Act now on GP recruitment to protect patients
The NHS cannot afford not to have a strong primary care workforce, says Dr Tim Morton
The British public are bombarded with media images of doctors saving lives - especially on TV. One only has to flick through the channels to find Helicopter Heroes and 24 Hours in A&E among many I could mention.
It is not only the public who have a distorted view of everyday life in the NHS. It is a sobering illustration of the looming workforce crisis that the medical students who are taught in our practice rarely aspire to a future in primary care.
In recent weeks, we have witnessed the media storm over 111 and A&E departments being overwhelmed with queues of ambulances waiting outside. The journalistic slant has been that it is all the fault of GPs that patients end up seeking help in inappropriate ways.
But general practice is also at saturation level and GPs are just as stressed as our colleagues in A&E and ambulance services. I look around the practices in my area and see GPs putting in 11 hour days without lunch breaks, too shattered to contemplate an out of hours shift - especially in addition to an extended hours surgery which satisfies the political knee-jerk response of a previous administration rather than a true clinical need.
Demand exceeds supply
It has long been recognised that UK primary care is well regarded worldwide and is extremely cost-effective for what it achieves.
The harsh reality is that with ageing demographics, demand exceeds supply - or rather, patient/political wants exceed clinical needs and the impending workforce crisis staring us in the face will make the fiasco of 111 implementation, overwhelmed A&E departments and the appalling situation outlined in the Francis report seem like storms in NHS teacups.
Why am I so pessimistic and worried? I should be reassured by Government pronouncements that more doctors are being trained and employed. But according to the GP National Recruitment Office, 916 fewer trainees were recruited to ST1 posts than anticipated in 2009-11. GPs over 55 are seriously considering taking their pensions early, yet this group includes the vast majority of the cadre of senior GP tutors currently teaching the next generation.
Who will enthuse, inspire and teach this new generation of GPs? GP tutors certainly don’t do it for the money and in these harsh economic times when practice business plans require more boxes to be ticked and income to be protected, it is easy to view training as a luxury and many practices may decide they can’t sustain it.
A survey of our three local vocational training schemes produced not unsurprising results. Only 52% of trainees said they intended to look for full-time work and only 10% said they felt ready or even wished to seek a partnership.
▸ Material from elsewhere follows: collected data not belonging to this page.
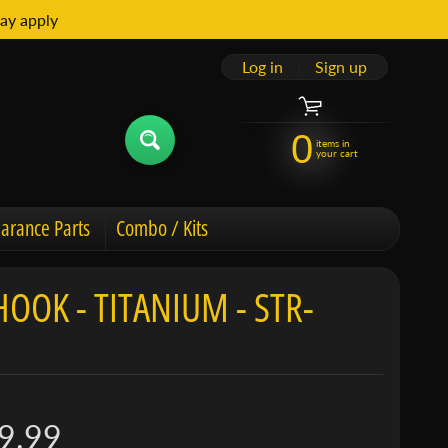
ay apply
Log in
|
Sign up
0
items in
your cart
arance Parts
Combo / Kits
OK - TITANIUM - STR-
9.99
This may reflect the changing demographics of medical students who are joining general practice later in their lives than previously seen and, because of this, often have pre-existing commitments which limit their availability and dictate a certain work-life balance.
This is supported by data from the NHS Health and Social Care Information Centre which shows the number of consultants rose by 49% over the past 10 years while the number of GP partners fell by 4% over the same period. Interestingly, the number of salaried GPs - a group largely made up of those working part-time - rose by 720%.
Time to rally round
The NHS cannot afford not to have a strong primary care workforce. We are professional risk managers who - in order that the wheels of the NHS keep turning - are constantly assessing the odds of patient symptomology.
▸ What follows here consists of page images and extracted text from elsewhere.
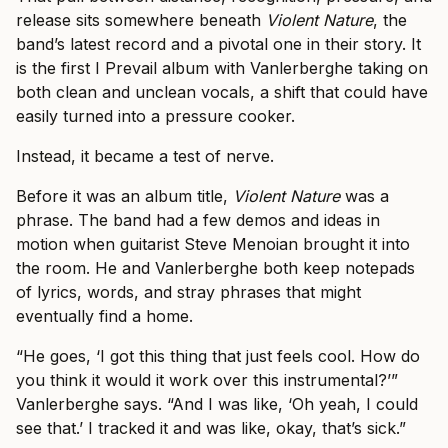
release sits somewhere beneath
Violent Nature
, the
band’s latest record and a pivotal one in their story. It
is the first I Prevail album with Vanlerberghe taking on
both clean and unclean vocals, a shift that could have
easily turned into a pressure cooker.
Instead, it became a test of nerve.
Before it was an album title,
Violent Nature
was a
phrase. The band had a few demos and ideas in
motion when guitarist Steve Menoian brought it into
the room. He and Vanlerberghe both keep notepads
of lyrics, words, and stray phrases that might
eventually find a home.
“He goes, ‘I got this thing that just feels cool. How do
you think it would it work over this instrumental?’”
Vanlerberghe says. “And I was like, ‘Oh yeah, I could
see that.’ I tracked it and was like, okay, that’s sick.”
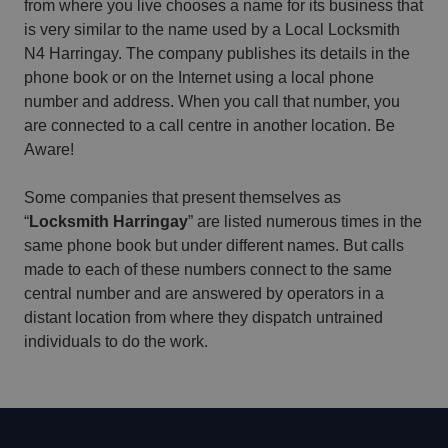
from where you live chooses a name for its business that
is very similar to the name used by a Local Locksmith
N4 Harringay. The company publishes its details in the
phone book or on the Internet using a local phone
number and address. When you call that number, you
are connected to a call centre in another location. Be
Aware!
Some companies that present themselves as
“
Locksmith Harringay
” are listed numerous times in the
same phone book but under different names. But calls
made to each of these numbers connect to the same
central number and are answered by operators in a
distant location from where they dispatch untrained
individuals to do the work.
If the government wishes to use NHS pathways - as so well demonstrated by the 111 service - it will soon come to the same conclusion as many experienced GPs; that there are just too few bums on the proverbial seats to make it happen. This wouldn’t matter so much if patient safety wasn’t at being put at risk. Too few GPs leads to patients finding the path of least resistance and ending up at the door of A&E with the taxi service provided by the ambulance trust.
We need to change perceptions about primary care from the start of medical training. When did you see a GP heavily featured in a medical school prospectus rather than the glamour docs of cardiothoracic surgery?
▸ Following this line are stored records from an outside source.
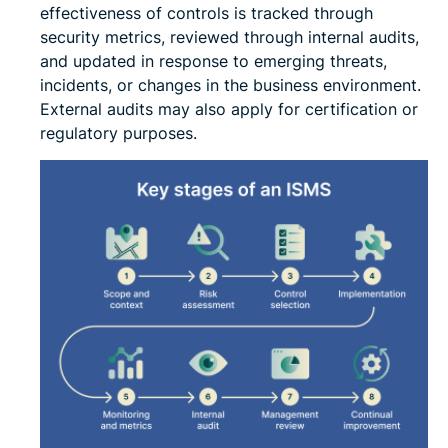
effectiveness of controls is tracked through
security metrics, reviewed through internal audits,
and updated in response to emerging threats,
incidents, or changes in the business environment.
External audits may also apply for certification or
regulatory purposes.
The Government and local education and training boards need to increase funding of primary care postgraduate training to make it viable. They need to reduce some of the hurdles to becoming a GP trainer and become less hospital-centred in their workforce planning. Clinical Commissioning Groups need to nurture new talent as it emerges from vocational training schemes with innovative mentored dual hospital-community roles to help trainees build up experience and confidence.
And finally, we as a profession need to let it be known that we are doing a fantastic job, in spite of increasing workloads, more boxes to tick to gain points for QoF, a tsunami of CQC inspections, revalidation and appraisals and funding cuts. Patients at least appreciate us - which is more than can be said for politicians.
Dr Tim Morton is chair of Norfolk and Waveney LMC
Norfolk and Waveney LMC proposed a motion for the LMC conference 2013, ‘that conference calls upon GPC to urgently raise the developing GP workforce shortage as a significant patient safety issue. This shortage is likely to worsen rather than improve with the increasing demands on primary care, exodus of senior GPs taking early retirement, medical students opting for hospital careers and a move to four year vocational training.’
This will be incorproated into motion 16, ‘that conference notes the current workforce crisis in general practice is being accelerated by increasing workload and stress, and falling remuneration and morale, and calls upon the Government to take urgent measures’.